A estudante de gestão ambiental da Universidade de Brasília Beatriz Motta, 20 anos, conta que precisa pegar cinco ônibus por dia para ir e voltar da faculdade. Moradora do Núcleo Bandeirante, ela estuda no câmpus de Planaltina. "Ficaria simplesmente inviável para eu ir à faculdade. Eu luto pela expansão da gratuidade, para eu conseguir transitar da minha casa para outros lugares que vão complementar na minha formação. Agora vem essa proposta do Ibaneis. Tá difícil", relata.

Por dia, Beatriz deve gastar até R$ 25 caso o Passe Livre Estudantil seja extinto. Além do custo alto, são 4 horas perdidas diariamente no trajeto, em ônibus lotados e quentes, que a fazem suar a camisa. "Além disso, o ônibus me deixa do outro lado da BR. Tenho todo dia de atravessar a rodovia, correndo o risco de ser atropelada", conta.
Beatriz Motta é integrante do Movimento dos Trabalhadores Rurais sem Teto (MST) no Distrito Federal(foto: Carlos Vieira/CB/D.A Press)
Beatriz Motta é integrante do Movimento dos Trabalhadores Rurais sem Teto (MST) no Distrito Federal (foto: Carlos Vieira/CB/D.A Press)

Integrante do Movimento Passe Livre, Maria Paiva Lins, 25 anos, destaca que o governo não chegou a discutir a efetividade da política pública com as entidades que representam os estudantes. "Não tem diálogo com os grupos, com os estudantes, e o Ibaneis fica com esse tipo de acusação. Tivemos de lutar tanto para conseguir esse direito, ainda na época do Arruda, colocamos o transporte público no centro dos debates. Vamos lutar para que ele não seja extinto", afirma.

Após a assembleia, cerca de 150 pessoas fizeram uma manifestação na Rodoviária do Plano Piloto. Integrantes do Movimento Passe Livre ergueram um faixa da plataforma superior da estação e os manifestantes circularam por todo o espaço, gritando para o governador Ibaneis não alterar o Passe Livre Estudantil.

Em um momento, os manifestantes chegaram a ocupar a via S1, na altura do Teatro Nacional, e o trânsito ficou parado por cerca de cinco minutos. Confira parte da manifestação abaixo.
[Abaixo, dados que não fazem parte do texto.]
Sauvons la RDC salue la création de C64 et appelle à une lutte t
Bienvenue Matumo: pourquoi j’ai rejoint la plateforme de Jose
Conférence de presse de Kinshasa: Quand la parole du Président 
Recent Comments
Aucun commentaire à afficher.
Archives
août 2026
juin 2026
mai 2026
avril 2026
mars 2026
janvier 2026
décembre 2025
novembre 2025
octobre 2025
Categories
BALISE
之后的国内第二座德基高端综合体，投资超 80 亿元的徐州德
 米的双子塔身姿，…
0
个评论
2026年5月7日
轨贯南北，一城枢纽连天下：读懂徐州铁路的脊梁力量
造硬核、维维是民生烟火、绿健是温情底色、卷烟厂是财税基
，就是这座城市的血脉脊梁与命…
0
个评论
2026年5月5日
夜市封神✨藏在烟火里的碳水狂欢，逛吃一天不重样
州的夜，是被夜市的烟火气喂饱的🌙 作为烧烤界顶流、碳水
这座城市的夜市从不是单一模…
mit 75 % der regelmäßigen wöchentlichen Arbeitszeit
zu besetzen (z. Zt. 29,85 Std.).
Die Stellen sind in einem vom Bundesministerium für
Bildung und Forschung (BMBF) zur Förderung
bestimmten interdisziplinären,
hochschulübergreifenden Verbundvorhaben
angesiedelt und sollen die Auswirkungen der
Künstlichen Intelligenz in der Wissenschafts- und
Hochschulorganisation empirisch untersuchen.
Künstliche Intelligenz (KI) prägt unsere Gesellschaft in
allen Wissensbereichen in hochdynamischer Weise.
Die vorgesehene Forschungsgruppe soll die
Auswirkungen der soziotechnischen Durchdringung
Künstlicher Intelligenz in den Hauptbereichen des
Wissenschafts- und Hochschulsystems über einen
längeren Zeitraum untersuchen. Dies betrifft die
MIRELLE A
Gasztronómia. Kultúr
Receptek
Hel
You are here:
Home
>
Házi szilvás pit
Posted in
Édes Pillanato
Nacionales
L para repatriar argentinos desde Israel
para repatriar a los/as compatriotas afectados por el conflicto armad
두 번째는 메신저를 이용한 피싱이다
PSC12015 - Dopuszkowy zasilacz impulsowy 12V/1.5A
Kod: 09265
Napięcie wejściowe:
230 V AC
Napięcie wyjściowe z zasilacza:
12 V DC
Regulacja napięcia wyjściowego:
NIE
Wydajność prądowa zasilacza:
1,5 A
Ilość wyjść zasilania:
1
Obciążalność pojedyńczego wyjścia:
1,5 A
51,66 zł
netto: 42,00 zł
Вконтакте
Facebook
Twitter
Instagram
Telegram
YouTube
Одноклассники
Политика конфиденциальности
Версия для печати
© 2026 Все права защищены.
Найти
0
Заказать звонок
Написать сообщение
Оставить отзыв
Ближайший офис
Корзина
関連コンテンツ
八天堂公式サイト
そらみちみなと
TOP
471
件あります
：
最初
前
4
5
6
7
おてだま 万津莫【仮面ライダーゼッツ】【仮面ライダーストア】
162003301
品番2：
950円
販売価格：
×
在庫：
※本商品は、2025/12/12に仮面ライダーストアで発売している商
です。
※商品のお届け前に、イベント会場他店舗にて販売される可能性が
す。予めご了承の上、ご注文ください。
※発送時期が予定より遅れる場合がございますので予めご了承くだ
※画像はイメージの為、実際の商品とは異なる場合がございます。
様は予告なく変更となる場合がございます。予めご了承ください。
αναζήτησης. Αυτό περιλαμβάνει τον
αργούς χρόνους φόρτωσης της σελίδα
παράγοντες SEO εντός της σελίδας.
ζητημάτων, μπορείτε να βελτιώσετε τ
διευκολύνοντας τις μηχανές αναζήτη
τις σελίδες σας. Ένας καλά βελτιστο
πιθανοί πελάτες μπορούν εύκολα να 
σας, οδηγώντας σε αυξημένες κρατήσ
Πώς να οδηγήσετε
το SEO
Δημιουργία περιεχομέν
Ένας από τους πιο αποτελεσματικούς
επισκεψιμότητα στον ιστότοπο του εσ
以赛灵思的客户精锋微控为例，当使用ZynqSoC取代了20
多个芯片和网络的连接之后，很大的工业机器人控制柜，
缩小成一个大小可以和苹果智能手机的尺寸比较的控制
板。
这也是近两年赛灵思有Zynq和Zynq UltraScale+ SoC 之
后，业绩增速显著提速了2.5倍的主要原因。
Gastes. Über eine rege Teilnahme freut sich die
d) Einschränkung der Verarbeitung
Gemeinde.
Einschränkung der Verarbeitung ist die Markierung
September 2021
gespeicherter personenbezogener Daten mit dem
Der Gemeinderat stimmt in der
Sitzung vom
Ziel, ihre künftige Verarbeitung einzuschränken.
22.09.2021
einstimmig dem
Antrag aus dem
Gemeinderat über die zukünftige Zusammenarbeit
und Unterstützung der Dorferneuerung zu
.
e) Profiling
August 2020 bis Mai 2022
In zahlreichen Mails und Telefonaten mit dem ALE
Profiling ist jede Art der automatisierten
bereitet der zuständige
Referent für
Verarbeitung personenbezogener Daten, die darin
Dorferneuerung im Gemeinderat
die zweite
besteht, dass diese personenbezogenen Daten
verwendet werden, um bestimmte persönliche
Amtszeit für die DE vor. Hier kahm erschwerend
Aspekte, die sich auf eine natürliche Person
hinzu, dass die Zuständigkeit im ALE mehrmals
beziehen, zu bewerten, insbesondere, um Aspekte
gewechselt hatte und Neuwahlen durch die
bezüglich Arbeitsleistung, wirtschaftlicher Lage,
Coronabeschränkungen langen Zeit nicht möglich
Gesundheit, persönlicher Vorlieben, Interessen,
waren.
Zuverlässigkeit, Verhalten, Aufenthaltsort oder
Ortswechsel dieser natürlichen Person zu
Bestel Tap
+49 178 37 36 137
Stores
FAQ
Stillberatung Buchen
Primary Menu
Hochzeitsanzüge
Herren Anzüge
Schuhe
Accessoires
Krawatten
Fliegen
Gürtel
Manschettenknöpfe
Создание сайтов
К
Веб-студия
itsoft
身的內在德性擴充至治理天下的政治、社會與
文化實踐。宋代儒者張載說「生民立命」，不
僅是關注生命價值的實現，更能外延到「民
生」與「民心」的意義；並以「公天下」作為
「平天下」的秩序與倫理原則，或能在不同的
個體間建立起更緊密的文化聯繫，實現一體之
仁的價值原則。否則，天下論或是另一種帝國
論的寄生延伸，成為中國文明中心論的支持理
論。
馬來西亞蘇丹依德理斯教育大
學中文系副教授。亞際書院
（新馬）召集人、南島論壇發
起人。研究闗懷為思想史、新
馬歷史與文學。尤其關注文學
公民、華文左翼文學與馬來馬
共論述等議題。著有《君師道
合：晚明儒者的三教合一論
Executivo recua em projeto


O governador do Distrito Federal, Ibaneis Rocha (MDB), chegou a criar um projeto de lei prevendo a extinção do Passe Livre Estudantil e iria entregar à CLDF nesta terça-feira (5/2). A proposta era retirar a gratuidade e garantir aos estudantes da rede pública ou com renda familiar de até três salários mínimos matriculados em instituições privadas o pagamento de um terço do valor da passagem.

Após sofrer resistência de parlamentares e da sociedade civil, Ibaneis recuou e disse que vai fazer nova análise para decidir se acaba ou não com a gratuidade aos estudantes.